Let us work via an example below (ckt attached below). This example came from nptel lecture series (Lecture 13) by Professor Fernandes of Bombay University.
Problem Content: Triggering angle is maintained at 110 degrees. Current becomes zero at 50 degrees beyond the zero crossing of the positive half cycle.
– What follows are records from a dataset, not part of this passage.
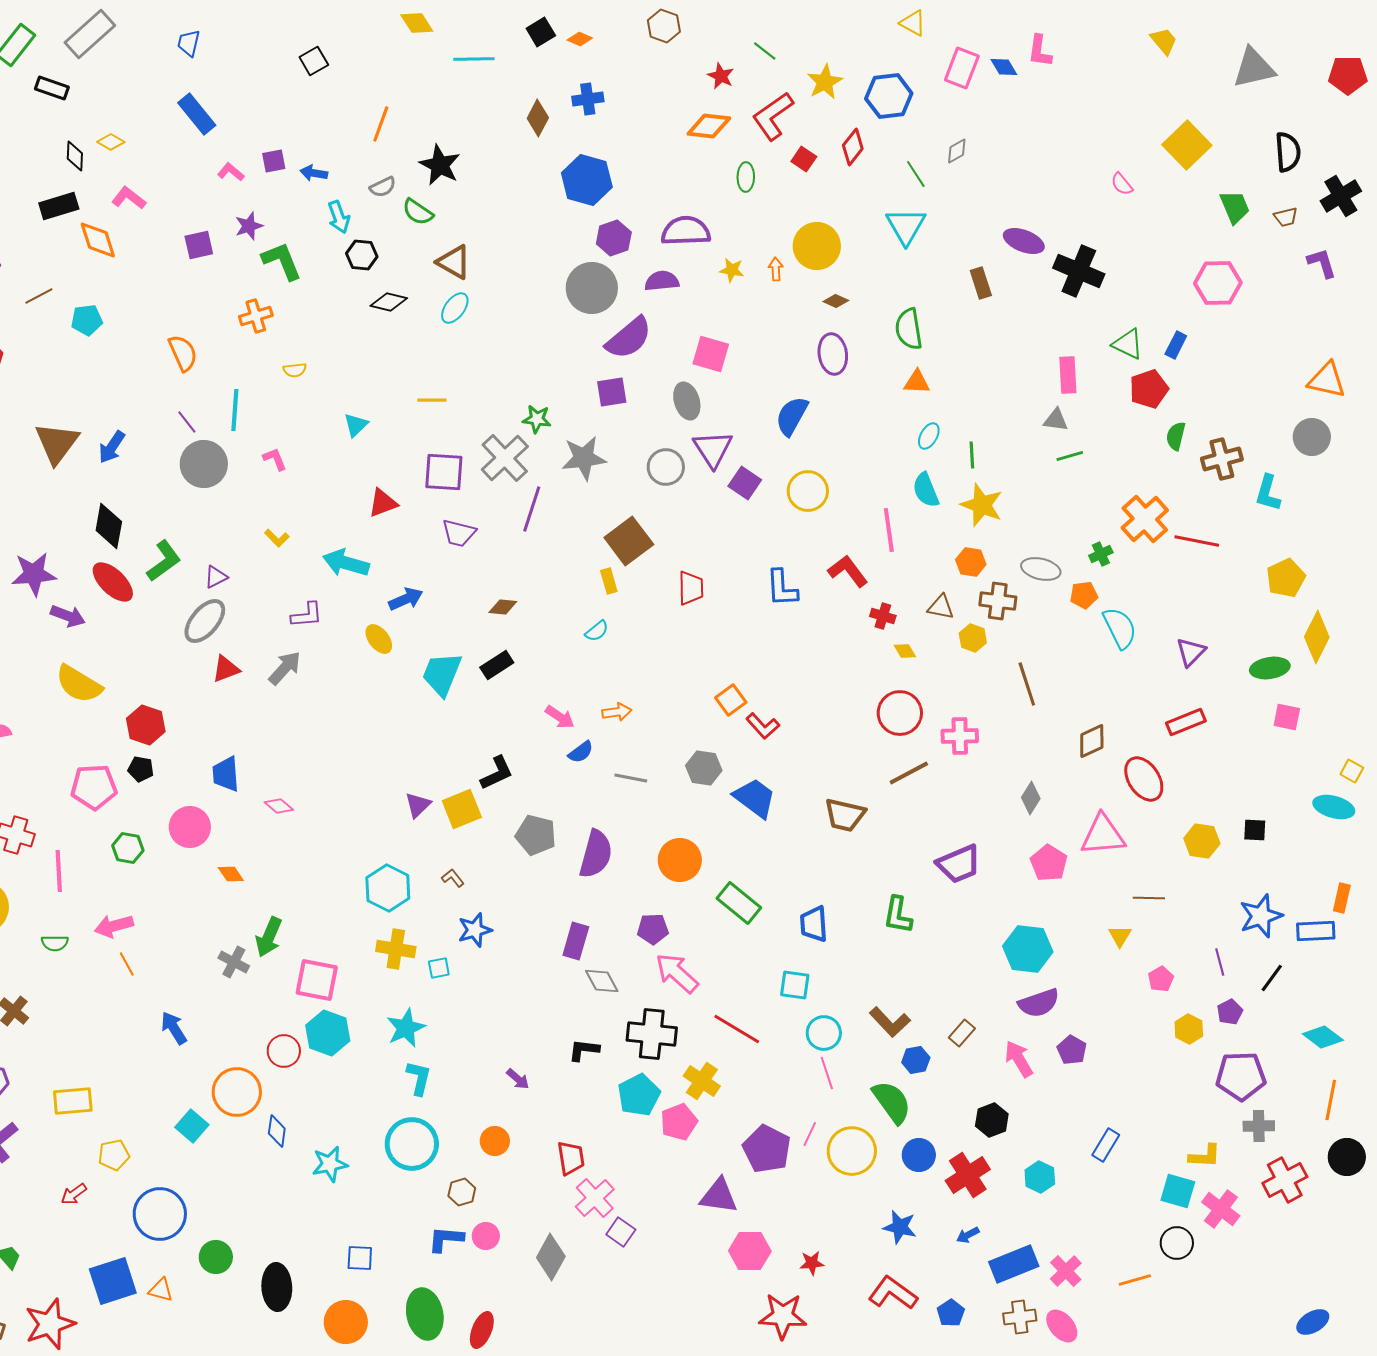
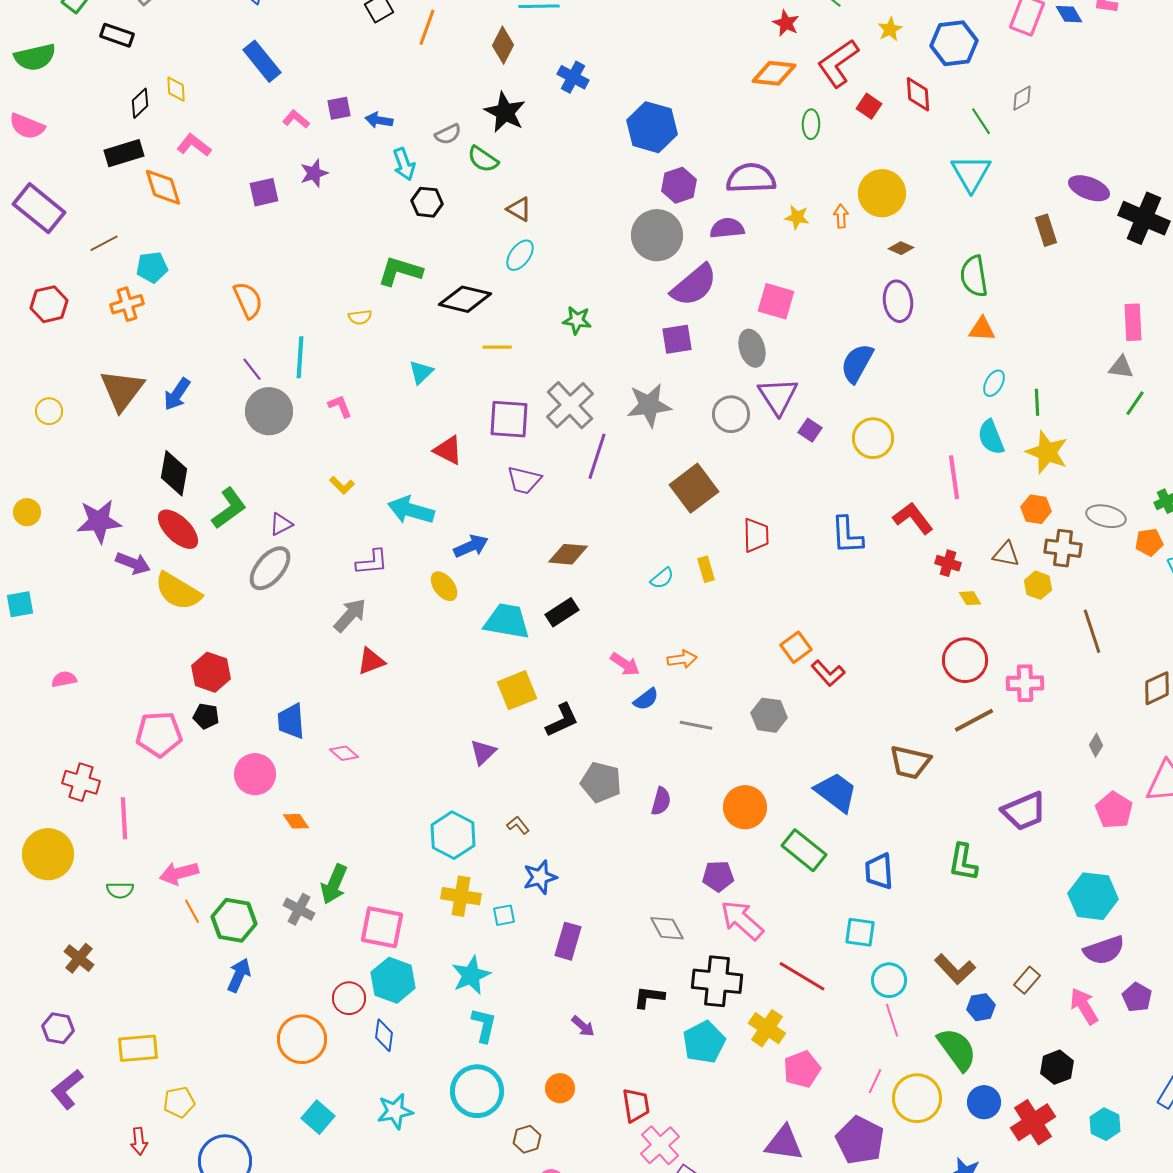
yellow star: (825, 82) -> (890, 29), size x0.7
blue cross: (588, 99) -> (573, 77), moved, turned 36
brown diamond: (538, 118) -> (503, 45), moved
orange line: (381, 124) -> (427, 27), moved
yellow diamond: (111, 142) -> (176, 89), turned 56
red diamond: (853, 147) -> (918, 94), turned -42
black diamond: (75, 156) -> (140, 103), turned 44
green L-shape: (282, 261) -> (400, 271), moved, turned -51
brown triangle: (454, 262) -> (519, 209), size x0.7
black diamond: (389, 302) -> (465, 299), moved, size x1.4
orange cross: (256, 316) -> (127, 304), moved
green star: (537, 419) -> (577, 320), moved
green line: (1070, 456) -> (1135, 403), turned -40
purple square: (745, 483) -> (810, 430), size x0.7
red triangle: (383, 503) -> (448, 450), turned 48
yellow rectangle: (609, 581) -> (706, 569), moved
brown diamond: (503, 607) -> (568, 554), size x1.4
red triangle: (226, 669) -> (371, 661), moved
cyan trapezoid: (442, 674) -> (507, 621), turned 78
yellow semicircle: (79, 684) -> (178, 591), moved
blue trapezoid: (755, 798) -> (836, 792), moved
gray diamond: (1031, 798) -> (1096, 745), size x0.7
yellow square: (462, 809) -> (517, 690), moved
green hexagon: (128, 848) -> (234, 920), moved, size x1.4
purple semicircle: (596, 854) -> (661, 801), size x0.6
purple rectangle: (576, 941) -> (568, 941), moved
blue arrow: (174, 1028) -> (239, 975), turned 56
pink pentagon: (679, 1122) -> (802, 1069), moved
cyan square: (192, 1126) -> (318, 1117), moved
blue diamond: (277, 1131) -> (384, 1035), moved
purple pentagon: (767, 1149) -> (860, 1140), moved
red arrow: (74, 1194) -> (139, 1141), turned -60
Sketch the load current and applied average voltage waveform. Find the average output voltage.
Givens: Iavg. = 1.8Adc, R = 6 ohm.
Notes from Professor:
<SCR, T1, is triggered at ωt=110° or 11π/18
<At ωt=230° or π+π/18 or 50° passed the zero crossing, current becomes zero.
<Remember, as long as SCR conducts, output voltage follows the input voltage.
<Output voltage follows the input voltage from ωt=110° to ωt=180°
<From ωt=180° to ωt=230° free-wheeling diodes are conducting. At ωt=180°^+, the potential of point B is higher than potential of point A. This means T1 turns off and D3 starts conducting. Until T4 is triggered, current free-wheels through D3 and D2.
<Output voltage from ωt=180° to ωt=230° is zero.
<At ωt=230° current dies down and reaches zero.
<From ωt=230° to ωt=110°+180°=290° output voltage is equal to E.
<<If we had an RLE load, output voltage would be zero and not E.
<Source current is same as the load current in the powering mode (T1 and D2 conduct) and when (D3 and T4 conduct).
<At ωt=180°^+, T1 turns off and if we assume source inductance to be zero, immediately source current becomes zero.
Going Back to My Initial Question:
Since load is not highly inductive, load current is discontinuous. This non-sinusoidal function may be approximated via Fourier Series representation? Likewise, because output voltage function is non-sinusoidal it, also, may be approximated via Fourier Series? Please correct me if I'm wrong.
Based on lecture, inductance on load side plays a huge, very important role. Is this true, or should I change the source of where I get my lectures? Please let me know.